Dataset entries
——
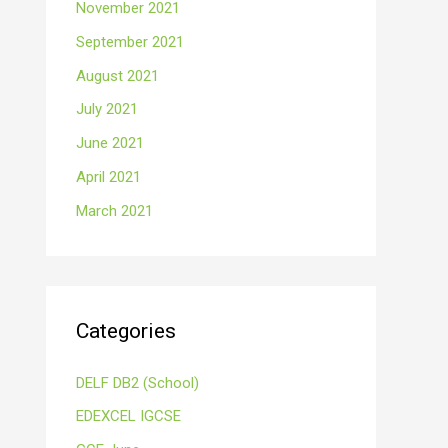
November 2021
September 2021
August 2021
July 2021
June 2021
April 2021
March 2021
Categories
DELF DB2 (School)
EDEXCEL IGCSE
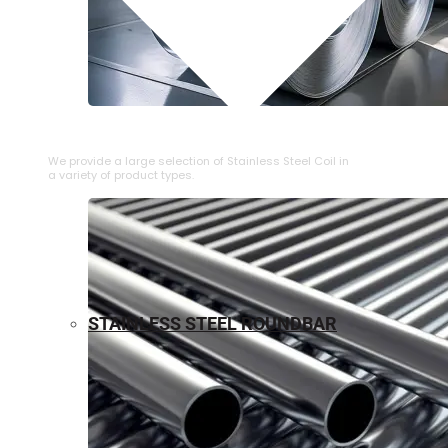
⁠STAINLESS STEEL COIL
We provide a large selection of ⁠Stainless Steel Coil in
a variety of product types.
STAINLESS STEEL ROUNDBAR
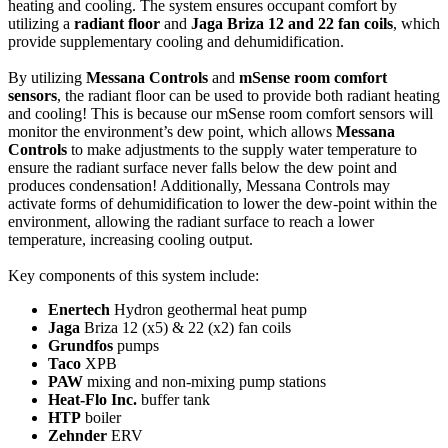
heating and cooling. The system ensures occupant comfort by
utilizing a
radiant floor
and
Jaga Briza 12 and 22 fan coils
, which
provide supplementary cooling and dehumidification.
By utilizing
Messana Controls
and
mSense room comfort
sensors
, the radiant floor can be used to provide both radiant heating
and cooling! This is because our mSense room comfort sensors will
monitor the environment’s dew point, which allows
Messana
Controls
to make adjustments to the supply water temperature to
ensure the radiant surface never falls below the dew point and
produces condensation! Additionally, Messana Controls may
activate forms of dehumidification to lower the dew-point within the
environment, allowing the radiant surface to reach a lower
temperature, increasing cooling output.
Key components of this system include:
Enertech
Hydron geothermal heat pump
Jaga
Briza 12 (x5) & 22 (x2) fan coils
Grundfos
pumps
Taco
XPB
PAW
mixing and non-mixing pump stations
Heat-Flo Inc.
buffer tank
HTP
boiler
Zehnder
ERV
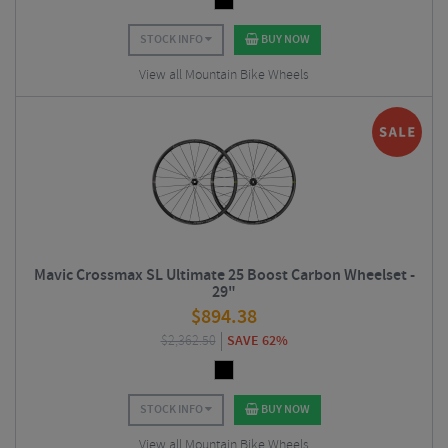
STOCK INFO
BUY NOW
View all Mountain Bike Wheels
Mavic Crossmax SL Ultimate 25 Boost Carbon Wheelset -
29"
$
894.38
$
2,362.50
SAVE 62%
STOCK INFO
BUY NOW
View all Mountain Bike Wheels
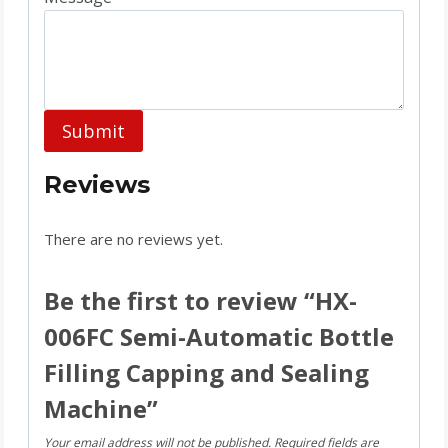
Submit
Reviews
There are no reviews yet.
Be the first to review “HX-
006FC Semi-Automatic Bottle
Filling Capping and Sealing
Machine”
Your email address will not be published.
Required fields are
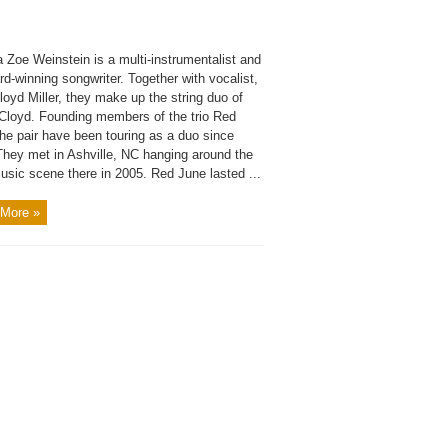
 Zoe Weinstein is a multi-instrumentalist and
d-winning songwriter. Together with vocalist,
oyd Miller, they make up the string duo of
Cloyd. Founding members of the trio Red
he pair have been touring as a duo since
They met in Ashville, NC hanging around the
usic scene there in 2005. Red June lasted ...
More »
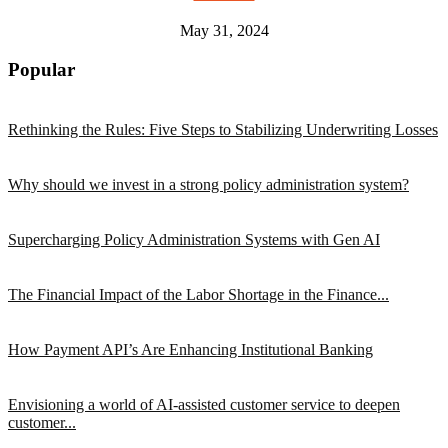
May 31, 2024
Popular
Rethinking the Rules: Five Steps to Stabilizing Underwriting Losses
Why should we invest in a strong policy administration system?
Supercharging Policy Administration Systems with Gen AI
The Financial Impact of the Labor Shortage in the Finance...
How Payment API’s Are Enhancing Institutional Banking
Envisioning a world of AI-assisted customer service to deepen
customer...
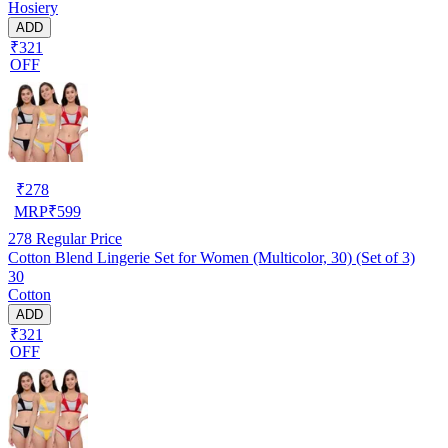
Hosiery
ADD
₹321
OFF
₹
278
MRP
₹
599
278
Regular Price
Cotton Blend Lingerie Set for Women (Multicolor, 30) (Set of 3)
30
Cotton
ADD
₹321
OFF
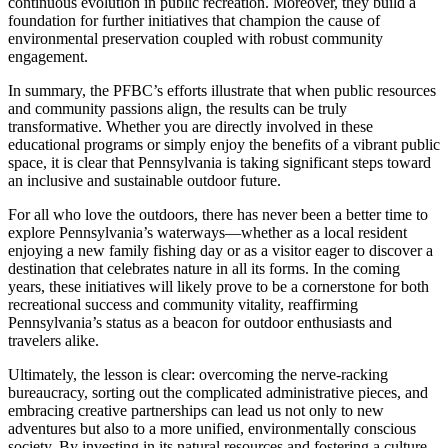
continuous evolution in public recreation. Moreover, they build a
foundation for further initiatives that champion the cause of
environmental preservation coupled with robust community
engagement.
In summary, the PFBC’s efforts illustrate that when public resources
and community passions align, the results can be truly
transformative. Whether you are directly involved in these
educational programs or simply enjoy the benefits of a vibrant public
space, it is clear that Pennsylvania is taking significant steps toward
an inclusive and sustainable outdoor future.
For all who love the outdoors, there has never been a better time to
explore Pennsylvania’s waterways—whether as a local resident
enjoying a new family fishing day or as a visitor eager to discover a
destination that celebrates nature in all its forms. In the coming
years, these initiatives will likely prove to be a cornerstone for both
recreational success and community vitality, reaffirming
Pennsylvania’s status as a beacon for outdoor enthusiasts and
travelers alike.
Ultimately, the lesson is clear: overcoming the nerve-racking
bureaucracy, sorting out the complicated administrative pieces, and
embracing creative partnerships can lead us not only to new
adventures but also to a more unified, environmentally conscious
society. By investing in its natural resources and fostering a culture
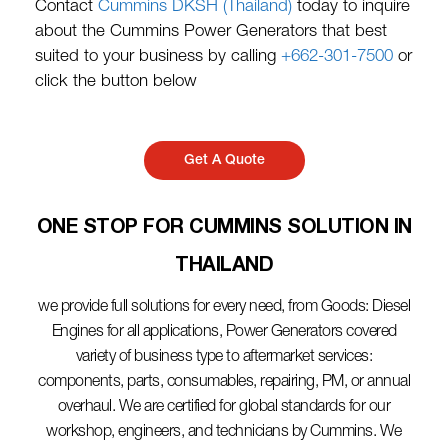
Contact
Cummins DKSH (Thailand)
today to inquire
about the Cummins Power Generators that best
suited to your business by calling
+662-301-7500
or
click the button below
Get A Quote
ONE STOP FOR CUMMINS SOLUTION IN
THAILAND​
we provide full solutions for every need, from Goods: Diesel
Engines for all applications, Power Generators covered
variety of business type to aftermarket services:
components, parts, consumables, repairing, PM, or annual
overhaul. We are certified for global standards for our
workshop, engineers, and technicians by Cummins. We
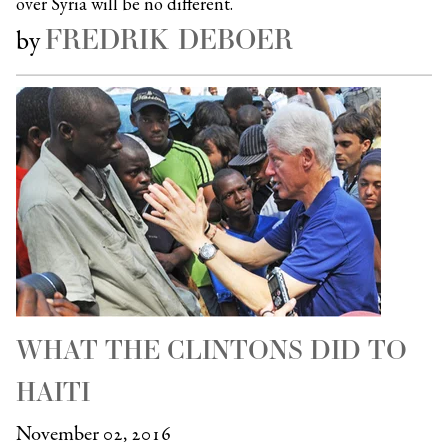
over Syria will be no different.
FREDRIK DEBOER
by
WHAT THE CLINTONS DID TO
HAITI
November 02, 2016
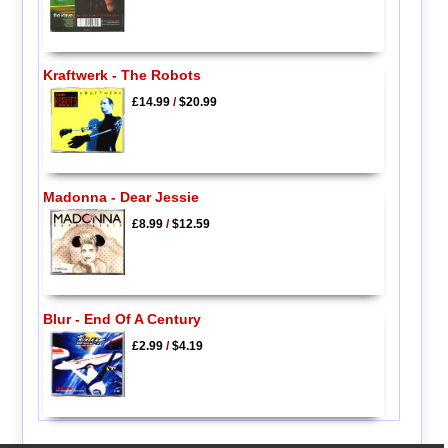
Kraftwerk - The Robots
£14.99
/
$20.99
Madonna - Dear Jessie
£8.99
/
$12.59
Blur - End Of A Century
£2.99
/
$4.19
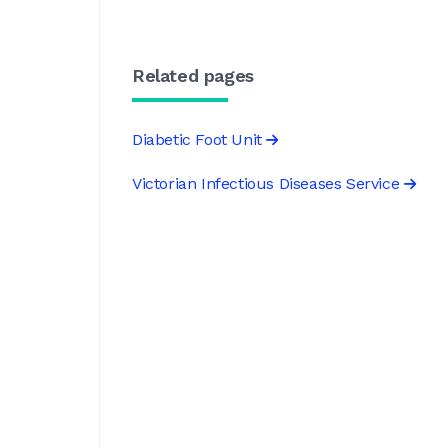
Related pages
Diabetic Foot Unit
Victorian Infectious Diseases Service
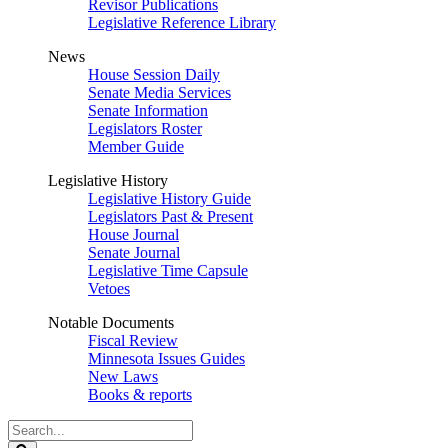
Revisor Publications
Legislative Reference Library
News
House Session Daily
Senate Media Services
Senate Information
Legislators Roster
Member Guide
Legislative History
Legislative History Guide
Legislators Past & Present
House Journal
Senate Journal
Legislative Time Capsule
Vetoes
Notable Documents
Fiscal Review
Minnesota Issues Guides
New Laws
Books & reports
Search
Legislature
——
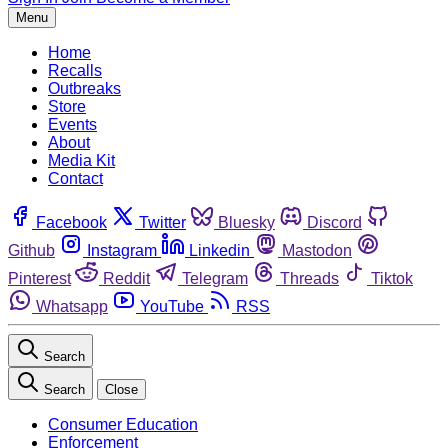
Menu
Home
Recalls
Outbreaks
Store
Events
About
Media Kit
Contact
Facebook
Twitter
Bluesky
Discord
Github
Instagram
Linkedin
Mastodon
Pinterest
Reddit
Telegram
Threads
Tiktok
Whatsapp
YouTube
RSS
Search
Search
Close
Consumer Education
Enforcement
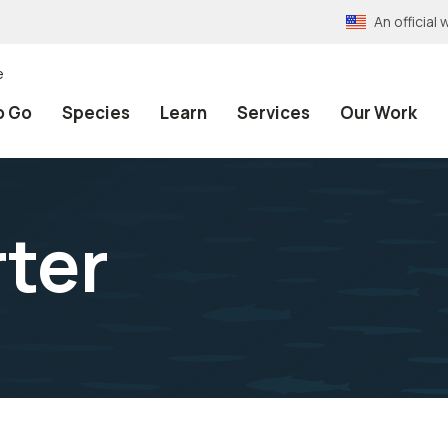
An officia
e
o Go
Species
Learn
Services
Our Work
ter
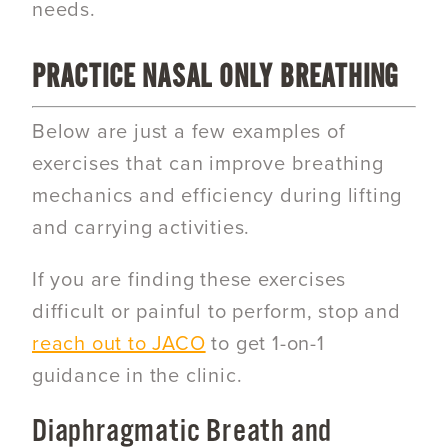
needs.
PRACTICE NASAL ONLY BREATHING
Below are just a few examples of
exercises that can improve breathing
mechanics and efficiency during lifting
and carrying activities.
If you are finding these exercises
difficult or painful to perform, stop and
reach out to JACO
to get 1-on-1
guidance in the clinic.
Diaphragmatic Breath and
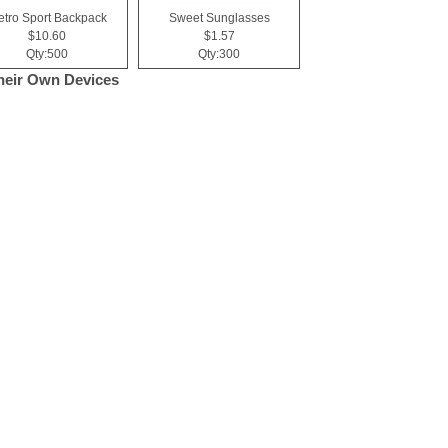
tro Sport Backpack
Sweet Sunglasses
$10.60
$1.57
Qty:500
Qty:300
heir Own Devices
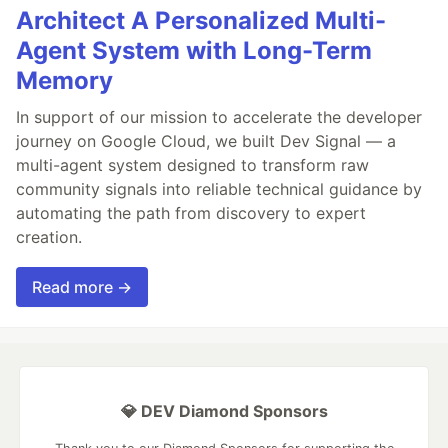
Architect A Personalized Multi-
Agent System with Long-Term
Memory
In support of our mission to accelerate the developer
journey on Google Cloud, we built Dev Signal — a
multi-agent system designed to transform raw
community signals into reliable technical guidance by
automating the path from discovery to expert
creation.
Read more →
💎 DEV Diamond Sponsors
——
## YOUR INSTRUCTIONS
Beginning with the line above that contains "Agent System with Long-Term", copy each line exactly up to and including the line that contains "DEV Diamond Sponsors", and go no further.

## EXERCISE OUTPUT
Agent System with Long-Term
Memory
In support of our mission to accelerate the developer
journey on Google Cloud, we built Dev Signal — a
multi-agent system designed to transform raw
community signals into reliable technical guidance by
automating the path from discovery to expert
creation.
Read more →
💎 DEV Diamond Sponsors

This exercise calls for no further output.